US charges Cambodian executive in massive crypto scam and seizes more than $14 billion in bitcoin

NEW YORK (AP) — According to Associated Press, the U.S. government has seized more than $14 billion in bitcoin and charged the founder of a Cambodian conglomerate in a massive cryptocurrency scam, accusing him and unnamed co-conspirators of exploiting forced labor to dupe would-be investors and using proceeds to purchase luxury yachts, private jets and a Pablo Picasso painting.
In an indictment unsealed Tuesday, federal prosecutors in Brooklyn charged Prince Holding Group chairman Chen Zhi with wire fraud conspiracy and money laundering conspiracy. At the same time, U.S. and British authorities imposed sanctions on Chen’s company, which is involved in real estate development, financial services and other businesses, and the Treasury Department declared it a transnational criminal organization.
Chen, 38, is accused of sanctioning brutal violence against workers, authorizing hundreds of millions of dollars in bribes to foreign officials and using his other businesses, such as online gambling and cryptocurrency mining operations, to launder illicit profits.
Chen was the “mastermind behind a sprawling cyber-fraud empire,” Assistant Attorney General John Eisenberg said. U.S. Attorney Joseph Nocella called it “one of the largest investment fraud operations in history.”
Last year, Americans lost at least $10 billion to Southeast Asia-based scams, a 66% increase from 2023, the Treasury Department said, calling Prince a “dominant player” in that space. Chinese authorities have been investigating the company since as early as 2020, according to court records reviewed by the U.S. Institute of Peace.
A spokesperson for the Cambodian government, Pen Bona, did not immediately respond to a request for comment.
J. Daniel Sims, a transnational crime expert at Harvard University’s Asia Center, said that Prince is “an essential part of the scaffolding that makes global cyber-scamming possible,” and Chen is a “central pillar” of the criminal economy intertwined with Cambodia’s ruling regime.
Chen has served as an adviser to Prime Minister Hun Manet and his father, former prime minister Hun Sen, and was honored with the title “neak oknha” — equivalent to an English lord.
“While the indictment and sanctions don’t instantly dismantle these networks, they fundamentally change the risk calculus,” Sims said.
According to the indictment, Prince built at least 10 compounds in Cambodia where workers — often migrants held against their will — were forced to contact thousands of victims through social media or online messaging platforms, build rapport and entice them to transfer cryptocurrency with hopes of big investment returns.
In reality, prosecutors said, it was a swindle. The money was stolen, funneled into other Prince businesses and shell companies and used to pay for things like luxury travel and entertainment, watches, vacation homes, high-end collectables, rare artwork and even a Rolex watch for an executive’s spouse, prosecutors said.

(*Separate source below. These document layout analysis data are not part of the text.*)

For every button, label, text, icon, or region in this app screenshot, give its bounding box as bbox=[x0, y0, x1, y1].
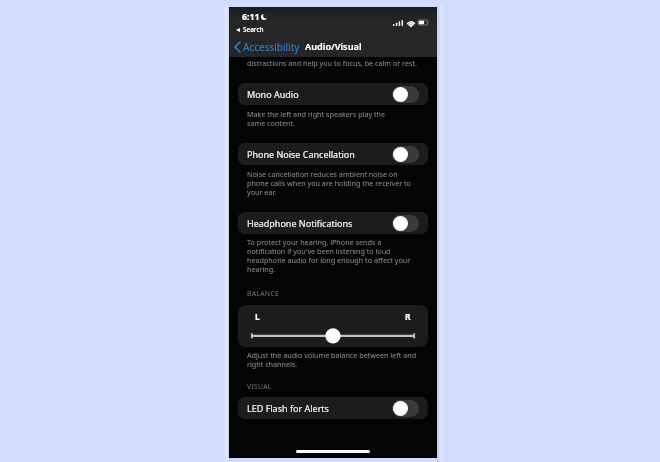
staticText: To protect your hearing, iPhone sends a … bbox=[247, 237, 411, 275]
button[interactable]: Mono Audio bbox=[238, 83, 428, 105]
button[interactable]: Accessibility bbox=[234, 40, 301, 54]
staticText: Make the left and right speakers play th… bbox=[247, 109, 386, 129]
staticText: Phone Noise Cancellation bbox=[247, 148, 355, 160]
staticText: BALANCE bbox=[247, 289, 280, 298]
button[interactable]: Toggle bbox=[392, 146, 419, 163]
staticText: 6:11 bbox=[242, 11, 260, 23]
staticText: LED Flash for Alerts bbox=[247, 402, 329, 414]
staticText: Accessibility bbox=[243, 40, 300, 54]
staticText: Headphone Notifications bbox=[247, 217, 353, 229]
staticText: Search bbox=[243, 25, 264, 34]
staticText: R bbox=[405, 311, 411, 323]
button[interactable]: Toggle bbox=[392, 86, 419, 103]
button[interactable]: Toggle bbox=[392, 215, 419, 232]
button[interactable]: Audio balance slider bbox=[238, 331, 428, 347]
staticText: distractions and help you to focus, be c… bbox=[247, 58, 417, 68]
button[interactable]: Phone Noise Cancellation bbox=[238, 143, 428, 165]
staticText: Audio/Visual bbox=[305, 40, 362, 53]
button[interactable]: Toggle bbox=[392, 400, 419, 417]
button[interactable]: LED Flash for Alerts bbox=[238, 397, 428, 419]
staticText: L bbox=[255, 311, 260, 323]
button[interactable]: Headphone Notifications bbox=[238, 212, 428, 234]
staticText: Noise cancellation reduces ambient noise… bbox=[247, 169, 411, 198]
staticText: VISUAL bbox=[247, 382, 272, 391]
staticText: Mono Audio bbox=[247, 88, 299, 100]
staticText: Adjust the audio volume balance between … bbox=[247, 350, 417, 370]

The compounds functioned as forced labor camps, with dormitories surrounded by high walls and barbed wire fences, and automated call centers where hundreds of mobile phones controlling tens of thousands of fake social media profiles were lined up on racks, prosecutors said. One compound was associated with Prince’s Jinbei Casino Hotel. Another was known as “Golden Fortune.”

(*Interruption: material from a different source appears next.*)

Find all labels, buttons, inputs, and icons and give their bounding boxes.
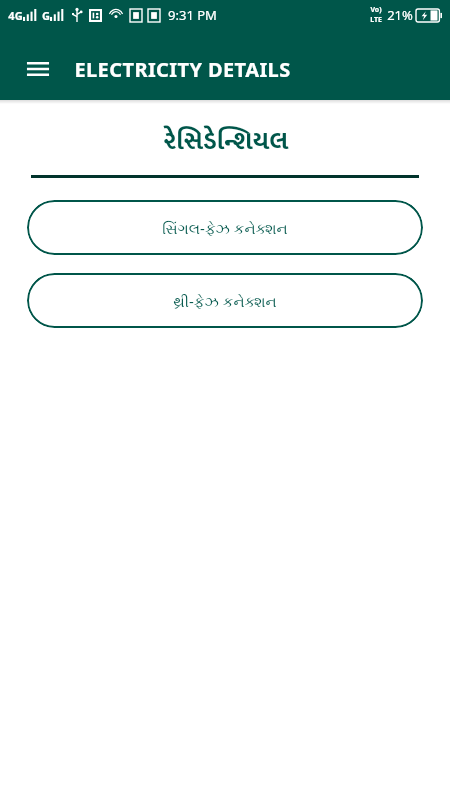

According to the Treasury Department’s sanctions statement, workers at the compounds were held captive, isolated and sometimes beaten after being lured with the promise of high-paying jobs in fields such as customer service or tech support.
Photographs included in Chen’s indictment showed one man with a bloody gash on his face, dozens of men on the ground with their hands bound, and a man with red lash marks on his chest and arms.
Chen personally approved of at least one beating, of a man believed to be causing trouble at a compound, but cautioned that he not be “beaten to death.” People living near Golden Fortune reported seeing escaped workers “beaten until they are barely alive,” the Treasury Department said.
In 2023, the United Nations estimated around 100,000 people were being forced to carry out online scams in Cambodia, as well as at least 120,000 in Myanmar and tens of thousands in Thailand, Laos and the Philippines.
“These actions won’t end the scam economy overnight,” said Sims, the transnational crime expert. “But they shrink its oxygen supply and send a rare message to regimes like Cambodia’s that elite crime as a ruling strategy is a double-edged sword.”